Excerpts from a dataset:
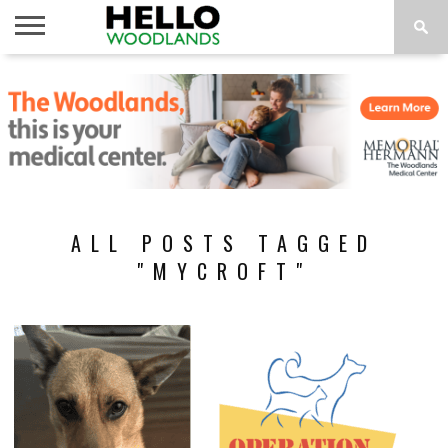
HOME
NEWS
CALENDAR
THINGS
ABOUT
SUBSCRIBE
TO DO
ALL POSTS TAGGED
"MYCROFT"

_Problem details_. Your reply must contain each entry exactly as written and no pictures.

_Solved problem_.
HOME
NEWS
CALENDAR
THINGS
ABOUT
SUBSCRIBE
TO DO
ALL POSTS TAGGED
"MYCROFT"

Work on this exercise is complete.